Wednesday, February 19, 2020

Fall 2019 Recipients of the Sharon Borine Award

Students majoring in psychology must complete a capstone project to demonstrate appropriate expertise in an area of psychological research prior to graduation.  The Sharon Borine Award was established to recognize the best of these projects each semester.  Student projects are reviewed by section leaders, the course instructor, and a group of faculty reviewers in the Department of Psychology to select and rank the recipients.

Congratulations to the Fall 2019 recipients: Maddie Notti, Abigail Runyon, and Tamara Tyson!

Maddie Notti received the 1st place for the paper titled “Could Early Long-Term Marijuana Use Increase One’s Risk for Alzheimer’s Disease?”  Notti receives a cash award of $250.
Through my work in labs at Minnesota, including but not limited to the Luciana Lab, studying the impact of marijuana use in young adults and at Johns Hopkins studying Alzheimer's Disease prevention I began to notice similarities between the two. Specifically, the importance of the hippocampus in both and similarities in memory deficits. Given the independent but increasing prevalence of both, I wondered if there could be a connection between them. While research has not looked jointly at marijuana use in early life and later development of Alzheimer's, the current findings on each topic further reinforce it is a possibility worth exploring. After graduation, I plan on pursuing a PhD in clinical psychology with a focus on forensics.

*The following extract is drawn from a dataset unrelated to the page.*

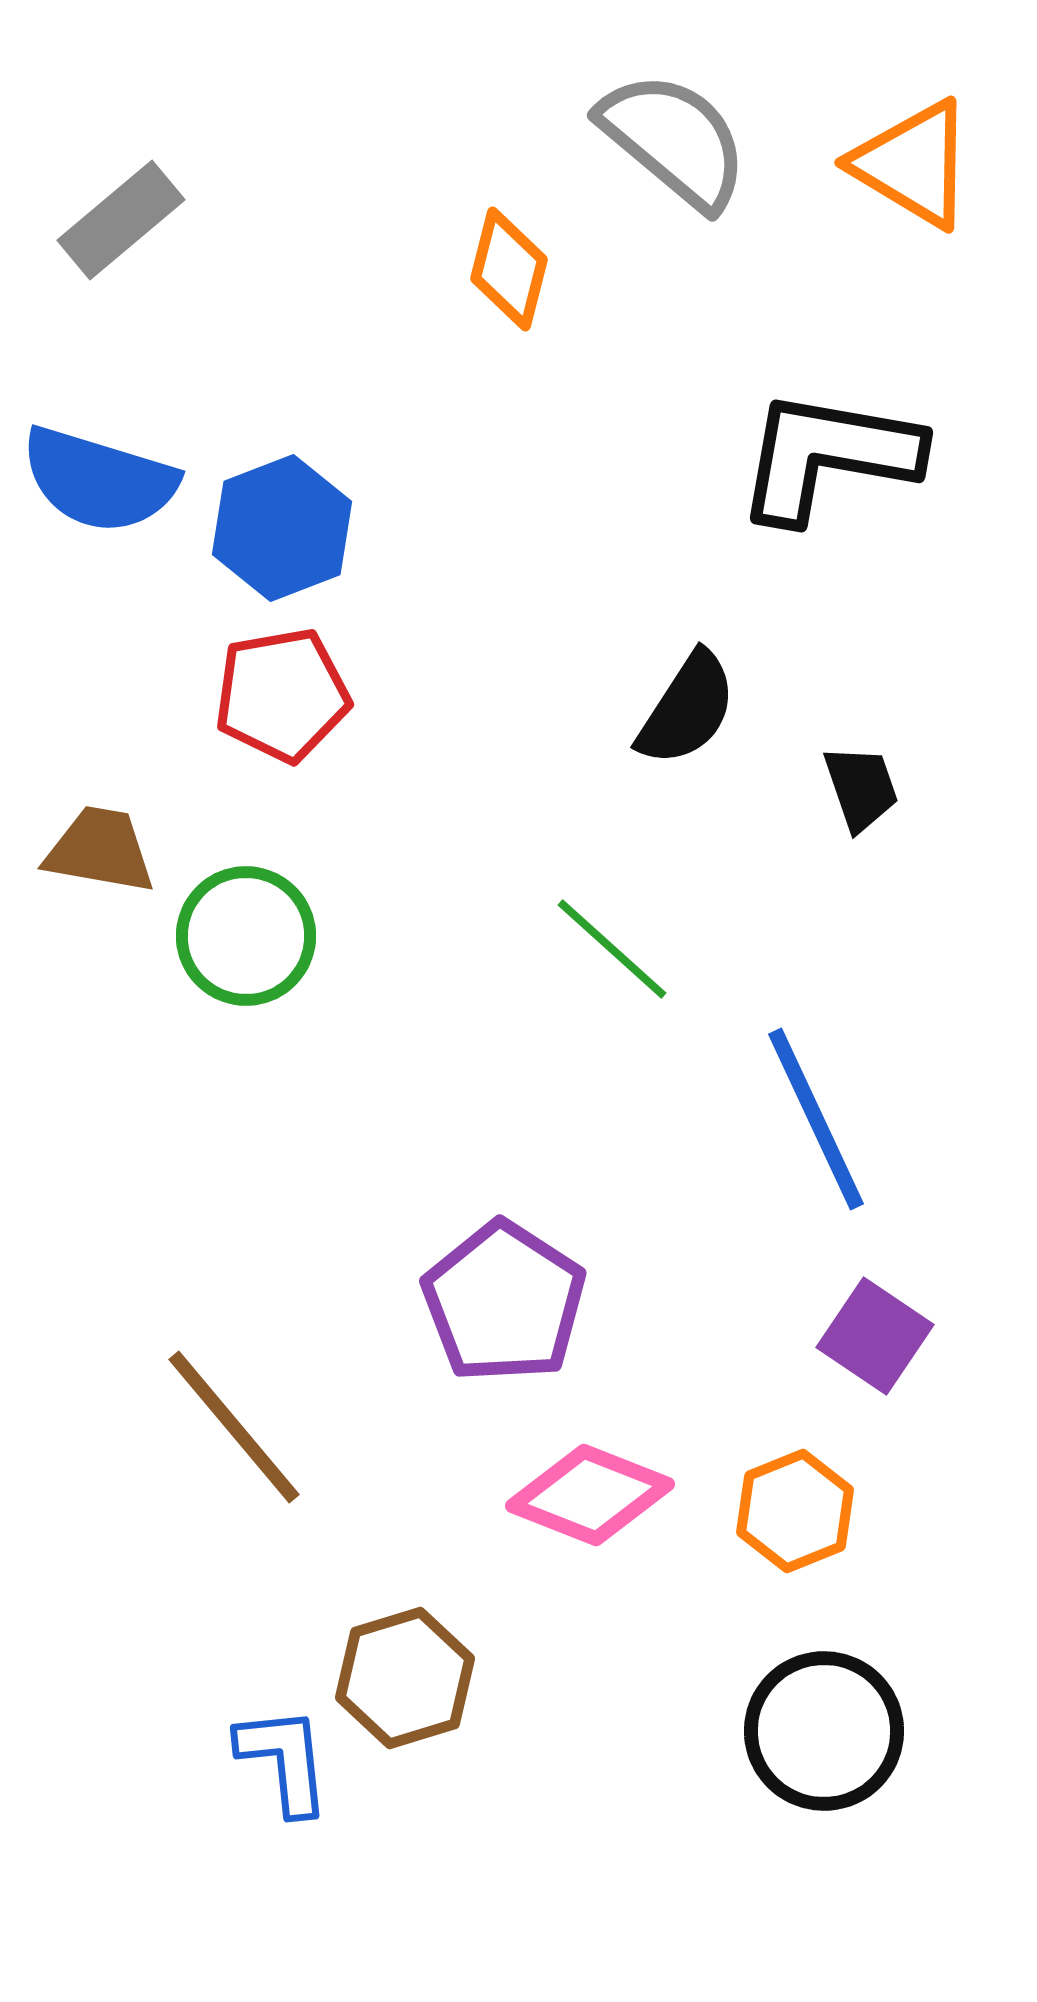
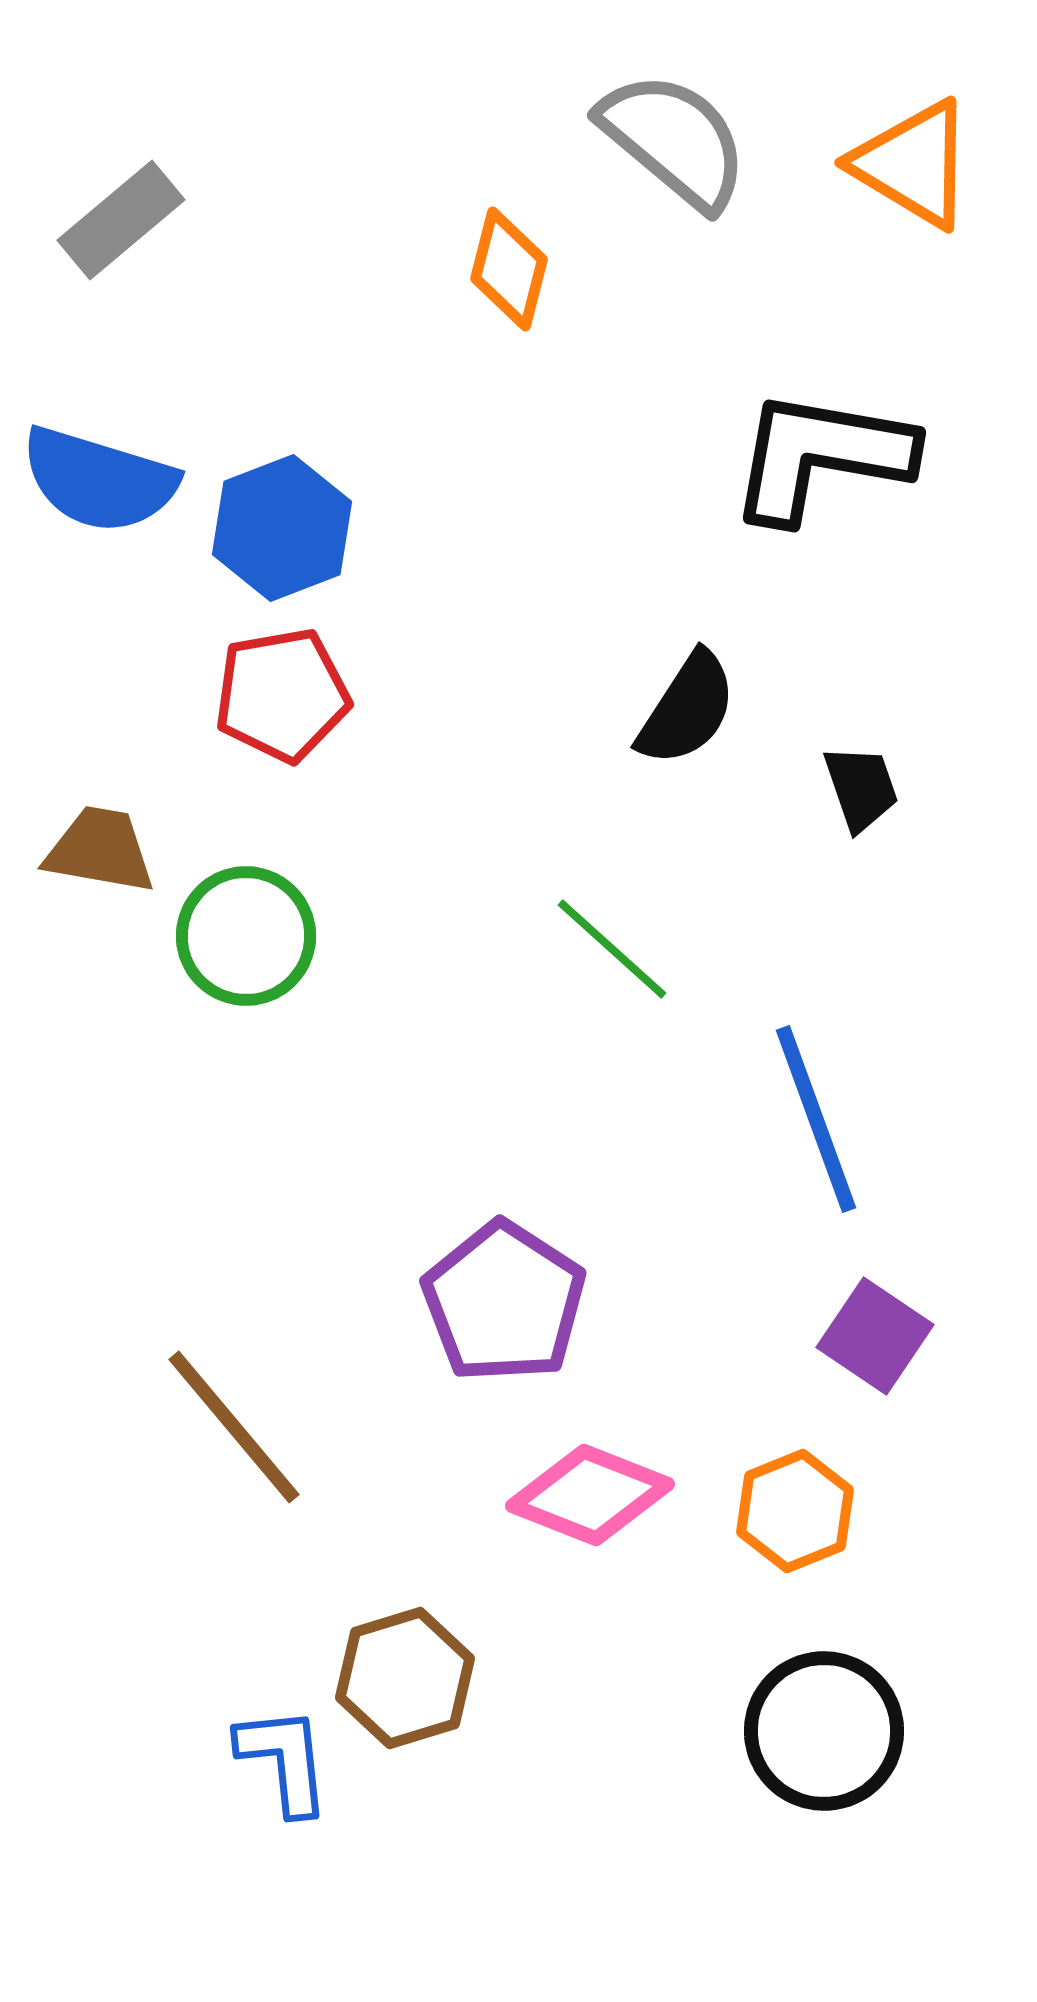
black L-shape: moved 7 px left
blue line: rotated 5 degrees clockwise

Abigail Runyon, 2nd place recipient for the paper titled “Mental Illness and Homelessness: The Bidirectional Relationship Between Mental Illness and Homelessness”  Runyon receives a cash award of $150.
I am planning to go to graduate school next fall. I am waiting to hear back from schools in Manhattan, NY where I have plans to move to this upcoming summer to pursue my Masters in Social Work (MSW). I hope to work as a social worker in a children’s hospital setting or in the juvenile system in the future. I am incredibly passionate about ending the stigma around mental health and doing my part to end unequal access to mental health treatment while working with youth and adolescents who have experienced trauma. 
I have spent the last 6 months working at Tubman, a local domestic violence shelter, where I have been exposed to the burden and prevalence of homelessness and how interconnected it is to mental health. This is where my interest in this topic arose and I learned how essential it is for our society to provide further services so fewer families and individuals are left without support and services to turn to in order to prevent and lessen the burden of homelessness.

Tamara Tyson was awarded 3rd place for The paper titled “A Review of the Distinction Between Complex Posttraumatic Stress Disorder and Borderline Personality Disorder.”  Tyson receives a cash award of $75.